Aurora mendesah pelan, lalu mengarahkan langkahnya menuju bagian belakang rumah, tempat kolam renang pribadi berada, tempat yang kadang menjadi pelarian tenangnya setelah hari panjang yang melelahkan.

Seorang pria baru saja keluar dari kolam renang, mengibaskan rambut basahnya tanpa sadar, menciptakan percikan kecil yang menghiasi udara sekitarnya, tanpa menyadari kehadiran Aurora di sana.

Air masih menetes dari ujung rambutnya yang hitam legam, sebagian mengalir pelan menuruni garis rahangnya yang tegas hingga membasahi leher dan dada bidangnya.

Tubuhnya terpahat sempurna layaknya model sampul majalah kebugaran. Otot-ototnya kencang dan simetris, kulitnya kecokelatan, berkilau di bawah matahari sore yang mulai meredup.

Dia hanya mengenakan celana renang boxer hitam ketat yang menempel pas di pinggul, garis otot perutnya jelas terlihat, menciptakan siluet V yang mengundang pandangan liar siapa pun yang melihat.

Aurora berdiri beberapa meter darinya, setengah tersembunyi di balik tirai gazebo taman. Wanita itu berusia 38 tahun, tapi tubuhnya masih seindah saat ia berumur dua puluhan.

Pinggulnya padat dan berisi, lekuk tubuhnya terjaga, dan kulitnya halus terawat.

Saat pandangan Aurora tertumbuk pada tubuh pria yang basah dan nyaris telanjang, jantungnya berdetak tak karuan.

Aurora terpaku, napasnya tercekat sesaat.

"Ya Tuhan..." bisik batinnya.

"Itu... Brian?"

Jarang sekali ia dibuat terpana seperti ini. Biasanya, lelaki seusia pria yang tampak mentah dan polos.

Tapi yang satu ini... menggoda. Matang di tempat yang tepat. Membuat pikirannya melayang ke arah yang tak seharusnya.
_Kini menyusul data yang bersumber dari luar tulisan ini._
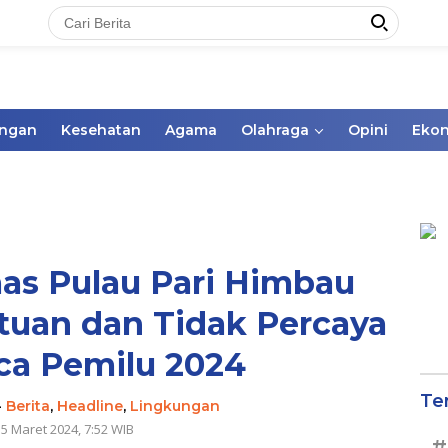
ungan
Kesehatan
Agama
Olahraga
Opini
Eko
s Pulau Pari Himbau
tuan dan Tidak Percaya
ca Pemilu 2024
Te
-
Berita
,
Headline
,
Lingkungan
 5 Maret 2024, 7:52 WIB
#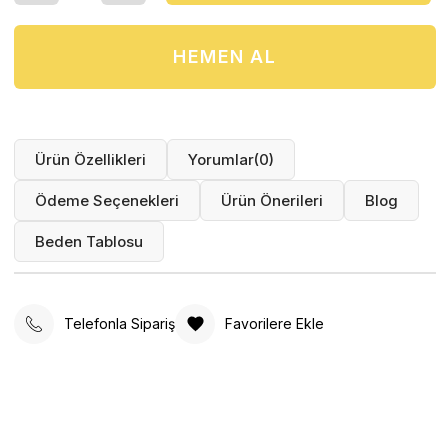
Ürün Özellikleri
Yorumlar
(0)
Ödeme Seçenekleri
Ürün Önerileri
Blog
Beden Tablosu
Telefonla Sipariş
Favorilere Ekle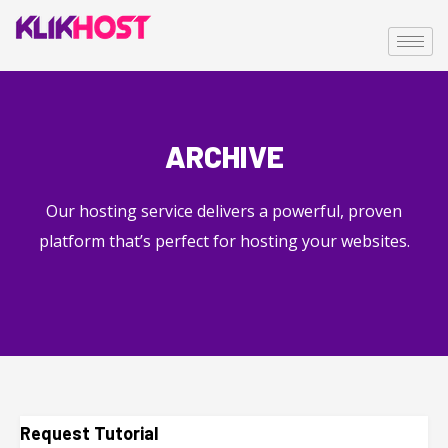
ARCHIVE
Our hosting service delivers a powerful, proven
platform that’s perfect for hosting your websites.
Request Tutorial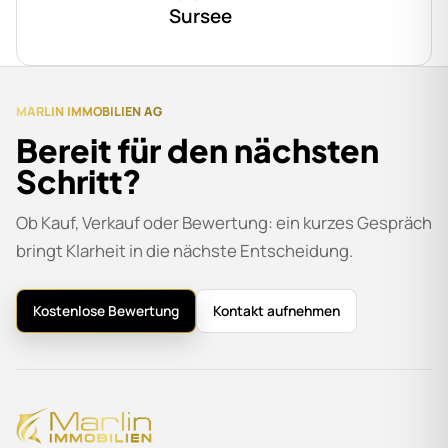
Sursee
MARLIN IMMOBILIEN AG
Bereit für den nächsten
Schritt?
Ob Kauf, Verkauf oder Bewertung: ein kurzes Gespräch
bringt Klarheit in die nächste Entscheidung.
Kostenlose Bewertung
Kontakt aufnehmen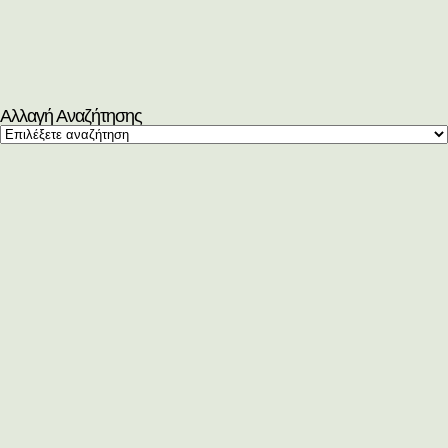
Αλλαγή Αναζήτησης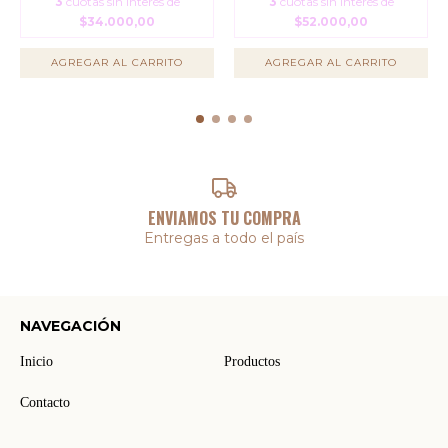
3
cuotas sin interés de
3
cuotas sin interés de
$34.000,00
$52.000,00
AGREGAR AL CARRITO
AGREGAR AL CARRITO
ENVIAMOS TU COMPRA
Entregas a todo el país
NAVEGACIÓN
Inicio
Productos
Contacto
Dan ketika lelaki itu menoleh, menatapnya tepat di mata, lalu tersenyum, senyum manis yang polos tapi menyimpan bara tersembunyi.

Senyuman hangat penuh keyakinan, seperti pria yang tahu betul daya tariknya.

Aurora merasakan gelombang panas merayap dari ujung kaki sampai tengkuknya. Senyum itu tak hanya membuatnya gugup, tapi juga berbahaya. Seolah pemuda itu tahu persis efek seperti apa yang ditimbulkannya.

Aurora buru-buru mengalihkan pandangan, jantungnya berdetak tak karuan.

Tapi langkah kaki si pemuda justru mendekat.

"Tante Aurora..." suara itu rendah, hangat, dan sedikit berat.

"Perasaan apa ini? Aku gak pernah mengalami hal seperti ini sebelumnya," gumam Aurora dalam hati, gugup luar biasa.

"Tante apa kabar?" sapa Brian dengan nada santai namun penuh daya tarik.

"Makin cantik aja... nggak berubah sama sekali." pujinya, dengan mata berbinar.

Aurora menoleh dengan senyum malu-malu.

"Brian! Kamu bisa aja," katanya tersipu, bibirnya melengkung manis.

"Seperti yang kamu lihat, tante sehat dan happy." Suaranya terdengar berusaha tetap tenang, tapi pipinya merona samar.

Brian menyeka rambut basahnya ke belakang, lalu menatap Aurora dari ujung kaki hingga kepala, tanpa malu.

"Kalau aku nggak tahu umur tante, aku pasti pikir tante ini mahasiswa baru," godanya.

Aurora tertawa kecil, tapi matanya menyipit, menahan gejolak aneh yang mengusik.

"Kamu makin jago menggombal, ya." kata Aurora.

"Aku nggak gombal. Tante selalu tampak... luar biasa. Cantik, segar, dan jujur aja, lebih menggoda dari yang aku bayangkan selama ini."

Aurora menahan napas. Kalimat itu... terlalu jujur.

Aurora melangkah menjauh sedikit, berusaha mengendalikan detak jantungnya.

"Jangan muji tante terus, nanti tante bisa kegeeran, loh," ucap Aurora sambil tersenyum, mencoba bersikap santai walau dadanya berdebar tak karuan.

Brian tertawa ringan, rambut basahnya masih menetes, menambah kesan liar dan alami dari sosoknya yang kini berdiri hanya beberapa langkah darinya.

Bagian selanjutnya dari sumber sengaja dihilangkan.